A simple function that does that looks like:
top.mod <- function(x, g, m) {
k <- 1:m
Q <- rep(0, m)
tab <- cbind(k, Q)
for (i in 2:m) {
c <- cutree(x, i)
tab[i, 2] <- round(modularity(g, c, directed = FALSE), 3)
}
return(tab)
}
top.mod(hc, ug, 25)
k Q
[1,] 1 0.000
[2,] 2 0.000
[3,] 3 0.067
[4,] 4 0.069
[5,] 5 0.073
[6,] 6 0.073
[7,] 7 0.072
[8,] 8 0.071
[9,] 9 0.070
[10,] 10 0.167
[11,] 11 0.166
[12,] 12 0.181
[13,] 13 0.178
[14,] 14 0.183
[15,] 15 0.179
[16,] 16 0.183
[17,] 17 0.182
[18,] 18 0.188
[19,] 19 0.193
[20,] 20 0.194
[21,] 21 0.192
[22,] 22 0.188
[23,] 23 0.208
[24,] 24 0.201
[25,] 25 0.195
Which seems to recommend we divide the graph into 23 communities!
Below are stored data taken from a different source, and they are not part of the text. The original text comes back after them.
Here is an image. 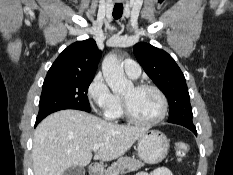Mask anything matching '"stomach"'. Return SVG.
<instances>
[{
	"label": "stomach",
	"instance_id": "obj_1",
	"mask_svg": "<svg viewBox=\"0 0 233 175\" xmlns=\"http://www.w3.org/2000/svg\"><path fill=\"white\" fill-rule=\"evenodd\" d=\"M138 156L148 164L164 160L169 151V140L158 130H147L137 143Z\"/></svg>",
	"mask_w": 233,
	"mask_h": 175
}]
</instances>
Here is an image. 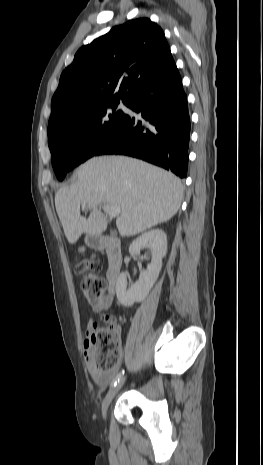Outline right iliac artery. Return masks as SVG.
<instances>
[{
  "label": "right iliac artery",
  "mask_w": 263,
  "mask_h": 465,
  "mask_svg": "<svg viewBox=\"0 0 263 465\" xmlns=\"http://www.w3.org/2000/svg\"><path fill=\"white\" fill-rule=\"evenodd\" d=\"M124 374V370H122L121 372H119L115 377L114 379L112 380L111 382V387L113 386H116V384L119 382L120 378L122 377V375Z\"/></svg>",
  "instance_id": "obj_1"
}]
</instances>
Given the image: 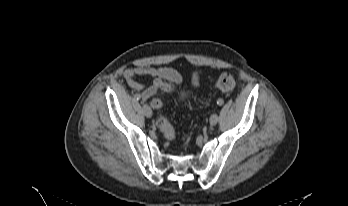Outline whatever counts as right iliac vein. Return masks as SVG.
Instances as JSON below:
<instances>
[{"label":"right iliac vein","mask_w":348,"mask_h":206,"mask_svg":"<svg viewBox=\"0 0 348 206\" xmlns=\"http://www.w3.org/2000/svg\"><path fill=\"white\" fill-rule=\"evenodd\" d=\"M143 112H144V115L147 118H151L152 117V110H151V108L147 104L143 105Z\"/></svg>","instance_id":"right-iliac-vein-1"}]
</instances>
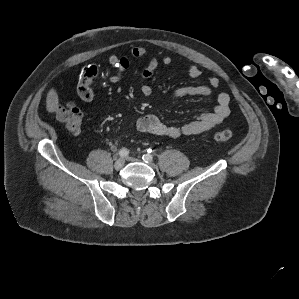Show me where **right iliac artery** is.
Returning <instances> with one entry per match:
<instances>
[{"label": "right iliac artery", "mask_w": 299, "mask_h": 299, "mask_svg": "<svg viewBox=\"0 0 299 299\" xmlns=\"http://www.w3.org/2000/svg\"><path fill=\"white\" fill-rule=\"evenodd\" d=\"M129 155V151L126 148H123L119 151V156L121 158H126Z\"/></svg>", "instance_id": "1"}]
</instances>
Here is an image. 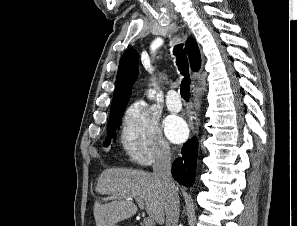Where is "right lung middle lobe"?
<instances>
[{
	"label": "right lung middle lobe",
	"instance_id": "right-lung-middle-lobe-1",
	"mask_svg": "<svg viewBox=\"0 0 297 226\" xmlns=\"http://www.w3.org/2000/svg\"><path fill=\"white\" fill-rule=\"evenodd\" d=\"M126 105L117 108H111L110 120L108 123V139L104 142L105 146L110 144V138L116 137L115 131L119 128L121 117L125 111Z\"/></svg>",
	"mask_w": 297,
	"mask_h": 226
}]
</instances>
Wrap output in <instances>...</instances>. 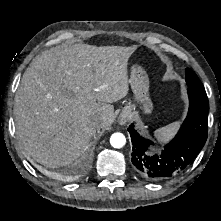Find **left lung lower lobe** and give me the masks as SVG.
<instances>
[{"mask_svg":"<svg viewBox=\"0 0 221 221\" xmlns=\"http://www.w3.org/2000/svg\"><path fill=\"white\" fill-rule=\"evenodd\" d=\"M189 111L176 137L162 150L161 155H146L154 143L139 135L130 125L133 145L132 163L136 171L150 181L174 177L188 165L203 148L208 134L209 101L206 92L188 88Z\"/></svg>","mask_w":221,"mask_h":221,"instance_id":"left-lung-lower-lobe-1","label":"left lung lower lobe"}]
</instances>
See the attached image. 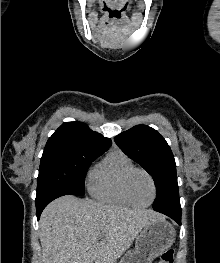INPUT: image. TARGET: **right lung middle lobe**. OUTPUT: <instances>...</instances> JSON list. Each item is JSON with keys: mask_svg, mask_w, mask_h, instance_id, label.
Returning a JSON list of instances; mask_svg holds the SVG:
<instances>
[{"mask_svg": "<svg viewBox=\"0 0 220 263\" xmlns=\"http://www.w3.org/2000/svg\"><path fill=\"white\" fill-rule=\"evenodd\" d=\"M100 155L71 150L44 151L37 179L36 200L53 193L84 195L86 172Z\"/></svg>", "mask_w": 220, "mask_h": 263, "instance_id": "dd1d6c3e", "label": "right lung middle lobe"}]
</instances>
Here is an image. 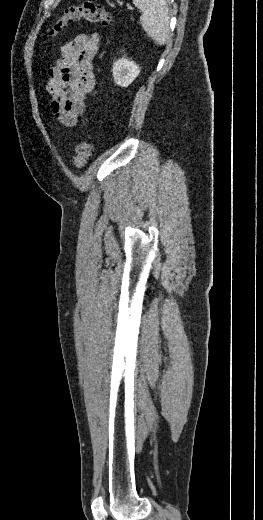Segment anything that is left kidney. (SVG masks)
I'll list each match as a JSON object with an SVG mask.
<instances>
[{
	"label": "left kidney",
	"mask_w": 263,
	"mask_h": 520,
	"mask_svg": "<svg viewBox=\"0 0 263 520\" xmlns=\"http://www.w3.org/2000/svg\"><path fill=\"white\" fill-rule=\"evenodd\" d=\"M112 72L115 83L121 87H127L139 75L140 68L133 61L122 58L113 63Z\"/></svg>",
	"instance_id": "left-kidney-1"
}]
</instances>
This is, of course, what is stored in the membership
object:
1 2 3 4 5 6 7 8 9 10 11 12 13 14 15 16 17 18 19 20 21 22 23 24 25 26
1 1 2 1 3 4 2 1 1 1 1 1 1 5 6 1 1 3 7 1 1 1 1 1 1 1
27 28 29 30 31 32 33 34 35 36 37 38 39 40 41 42 43 44 45 46 47 48 49 50 51 52
1 3 1 8 1 3 3 1 3 1 1 1 1 1 1 1 9 7 10 11 3 3 12 13 14 15
53 54 55 56 57 58 59 60 61 62 63 64 65 66 67 68
16 17 3 18 7 19 20 21 22 1 23 23 23 23 23 23
Another thing we can do with the edge_betweenness
function output is that we can highlight the edges identified as bridges during the divisive process, as this information is stored in the object bridges
. We can use this vector of edge ids to create an edge color vector that will highlight the bridges in red.
set.seed(123)
V(ug)$color <- fg.res$membership
plot(ug,
vertex.size=6, vertex.frame.color="lightgray",
vertex.label = NA, edge.arrow.size = 0.25,
vertex.label.dist=1, edge.curved=0.2)
set.seed(123)
V(ug)$color <- c25[eb.res$membership]
e.col <- rep("lightblue", ecount(ug))
e.col[eb.res$bridges] <- "red"
E(ug)$color <- e.col
plot(ug,
vertex.size=6, vertex.frame.color="lightgray",
vertex.label = NA, edge.arrow.size = 0.25,
vertex.label.dist=1, edge.curved=0.2)
The resulting twenty-three-community partition based on the edge betweenness is shown in Figure 6.